This week’s econtalk, featuring Richard Epstein talking about patent issues with respect to pharmaceuticals, I found to be really taxing mentally. I have thought a great deal about these issues, yet Epstein was talking faster than I could absorb. Also, just at the end, Russ Roberts raised some really interesting issues.

First, do big drug companies benefit from FDA regulation, because the compliance costs are so high that small competitors cannot enter? Epstein’s answer was negative, because big companies end up bidding for the research results of small companies.

I found this answer too glib. I think that industry structure would be very different without the FDA. (I believe the same about the car industry–my joke is that I bet it would take more lawyers than engineers to start a new automobile company.)

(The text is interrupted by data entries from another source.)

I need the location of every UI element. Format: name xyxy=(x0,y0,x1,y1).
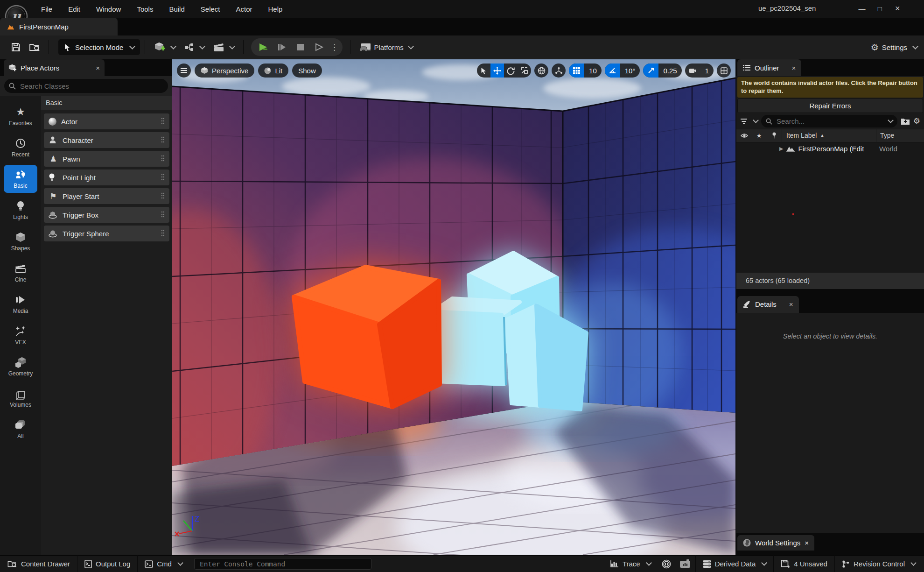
play-options-button[interactable]: ⋮ xyxy=(329,39,339,55)
maximize-button[interactable]: □ xyxy=(872,5,888,13)
outliner-tree[interactable]: ▶ FirstPersonMap (Edit World xyxy=(736,142,924,273)
world-local-toggle[interactable] xyxy=(534,64,548,78)
tab-place-actors[interactable]: Place Actors × xyxy=(4,59,105,76)
list-item-trigger-box[interactable]: Trigger Box xyxy=(44,207,169,223)
category-media[interactable]: Media xyxy=(4,290,37,318)
category-lights[interactable]: Lights xyxy=(4,196,37,224)
camera-speed-control[interactable]: 1 xyxy=(685,64,714,78)
scale-snap-control[interactable]: 0.25 xyxy=(643,64,681,78)
selection-mode-dropdown[interactable]: Selection Mode xyxy=(58,39,140,55)
play-button[interactable] xyxy=(255,39,272,55)
category-shapes[interactable]: Shapes xyxy=(4,227,37,255)
grid-snap-control[interactable]: 10 xyxy=(569,64,602,78)
settings-dropdown[interactable]: ⚙ Settings xyxy=(871,43,917,52)
category-all[interactable]: All xyxy=(4,415,37,443)
menu-select[interactable]: Select xyxy=(201,5,220,13)
save-button[interactable] xyxy=(7,38,25,56)
favorite-column-header[interactable]: ★ xyxy=(752,129,766,142)
cinematics-dropdown[interactable] xyxy=(209,38,238,56)
level-viewport[interactable]: Z Perspective Lit Show xyxy=(172,59,735,555)
select-tool-button[interactable] xyxy=(477,64,490,78)
menu-actor[interactable]: Actor xyxy=(236,5,252,13)
outliner-row-firstpersonmap[interactable]: ▶ FirstPersonMap (Edit World xyxy=(736,142,924,155)
surface-snap-button[interactable] xyxy=(552,64,566,78)
search-classes-box[interactable] xyxy=(4,79,168,93)
drag-handle-icon[interactable] xyxy=(161,118,165,125)
expand-arrow-icon[interactable]: ▶ xyxy=(779,146,783,152)
frame-skip-button[interactable] xyxy=(273,39,290,55)
close-button[interactable]: × xyxy=(889,4,905,14)
type-column-header[interactable]: Type xyxy=(876,129,924,142)
add-actor-dropdown[interactable] xyxy=(150,38,180,56)
list-item-pawn[interactable]: ♟ Pawn xyxy=(44,151,169,167)
item-label-column-header[interactable]: Item Label ▲ xyxy=(782,129,876,142)
unsaved-button[interactable]: 4 Unsaved xyxy=(774,556,834,572)
list-item-character[interactable]: Character xyxy=(44,132,169,148)
platforms-dropdown[interactable]: Platforms xyxy=(355,38,417,56)
search-classes-input[interactable] xyxy=(19,82,163,91)
cmd-dropdown[interactable]: Cmd xyxy=(138,556,189,572)
category-cine[interactable]: Cine xyxy=(4,259,37,287)
revision-control-dropdown[interactable]: Revision Control xyxy=(835,556,924,572)
list-item-trigger-sphere[interactable]: Trigger Sphere xyxy=(44,226,169,241)
drag-handle-icon[interactable] xyxy=(161,230,165,237)
add-folder-icon[interactable] xyxy=(901,117,910,125)
snapshot-button[interactable] xyxy=(675,556,695,572)
repair-errors-button[interactable]: Repair Errors xyxy=(737,99,923,113)
show-dropdown[interactable]: Show xyxy=(292,64,322,78)
pause-insights-button[interactable] xyxy=(658,556,675,572)
console-command-box[interactable] xyxy=(194,558,371,570)
drag-handle-icon[interactable] xyxy=(161,136,165,144)
category-geometry[interactable]: Geometry xyxy=(4,353,37,381)
content-browser-button[interactable] xyxy=(25,38,44,56)
visibility-column-header[interactable] xyxy=(736,129,752,142)
viewport-options-button[interactable] xyxy=(177,64,191,78)
filter-icon[interactable] xyxy=(740,118,748,125)
close-icon[interactable]: × xyxy=(805,539,809,547)
stop-button[interactable] xyxy=(292,39,309,55)
derived-data-dropdown[interactable]: Derived Data xyxy=(696,556,774,572)
category-basic[interactable]: Basic xyxy=(4,165,37,193)
outliner-search-box[interactable] xyxy=(761,115,897,127)
lit-dropdown[interactable]: Lit xyxy=(258,64,288,78)
list-item-actor[interactable]: Actor xyxy=(44,113,169,129)
drag-handle-icon[interactable] xyxy=(161,155,165,162)
viewport-layout-button[interactable] xyxy=(717,64,731,78)
launch-button[interactable] xyxy=(311,39,328,55)
console-command-input[interactable] xyxy=(199,560,367,568)
close-icon[interactable]: × xyxy=(792,64,796,72)
close-icon[interactable]: × xyxy=(96,64,100,72)
tab-firstpersonmap[interactable]: FirstPersonMap xyxy=(0,18,118,35)
list-item-player-start[interactable]: ⚑ Player Start xyxy=(44,188,169,204)
perspective-dropdown[interactable]: Perspective xyxy=(195,64,254,78)
tab-details[interactable]: Details × xyxy=(737,296,799,313)
menu-window[interactable]: Window xyxy=(96,5,121,13)
category-recent[interactable]: Recent xyxy=(4,134,37,162)
minimize-button[interactable]: — xyxy=(854,5,870,13)
menu-file[interactable]: File xyxy=(41,5,52,13)
tab-world-settings[interactable]: World Settings × xyxy=(737,535,814,551)
menu-help[interactable]: Help xyxy=(268,5,283,13)
drag-handle-icon[interactable] xyxy=(161,211,165,219)
rotate-tool-button[interactable] xyxy=(504,64,518,78)
orange-cube-actor[interactable] xyxy=(294,267,440,407)
menu-tools[interactable]: Tools xyxy=(137,5,153,13)
menu-edit[interactable]: Edit xyxy=(68,5,80,13)
scale-tool-button[interactable] xyxy=(518,64,531,78)
category-vfx[interactable]: VFX xyxy=(4,321,37,349)
tab-outliner[interactable]: Outliner × xyxy=(737,59,801,76)
rotation-snap-control[interactable]: 10° xyxy=(605,64,640,78)
pin-column-header[interactable] xyxy=(766,129,782,142)
move-tool-button[interactable] xyxy=(490,64,504,78)
list-item-point-light[interactable]: Point Light xyxy=(44,169,169,185)
trace-dropdown[interactable]: Trace xyxy=(603,556,658,572)
drag-handle-icon[interactable] xyxy=(161,174,165,181)
drag-handle-icon[interactable] xyxy=(161,192,165,200)
output-log-button[interactable]: Output Log xyxy=(77,556,137,572)
chevron-down-icon[interactable] xyxy=(753,117,759,123)
outliner-search-input[interactable] xyxy=(776,117,882,126)
content-drawer-button[interactable]: Content Drawer xyxy=(0,556,77,572)
menu-build[interactable]: Build xyxy=(169,5,184,13)
chevron-down-icon[interactable] xyxy=(888,117,894,123)
category-volumes[interactable]: Volumes xyxy=(4,384,37,412)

Another issue that got raised near the very end is “unauthorized uses” of drugs–trying a drug that has been approved for one kind of cancer on another kind of cancer. One would think that if authorized use needs to be heavily regulated, then unauthorized use would be, also. But unauthorized use tends to be not only unregulated, but unstudied. So the results of unauthorized use, rather than being subject to statistical analysis and widely disseminated, are passed along by word of mouth from physician to physician.

In fact, one defense I would make of the FDA is that it does promote a scientific process, with controlled experiments. Contrast this with education, where new “treatments” are constantly introduced without any results from controlled experiments. In medicine, I think we make real progress, in part due to the use of the scientific method. In education, new methods of teaching and curriculum “reforms” are often a step backward, because nobody bothered to run a controlled experiment before introducing the new approach. On the whole, I think that progress has been much slower in education than in medicine, in part because education lacks the equivalent of the FDA.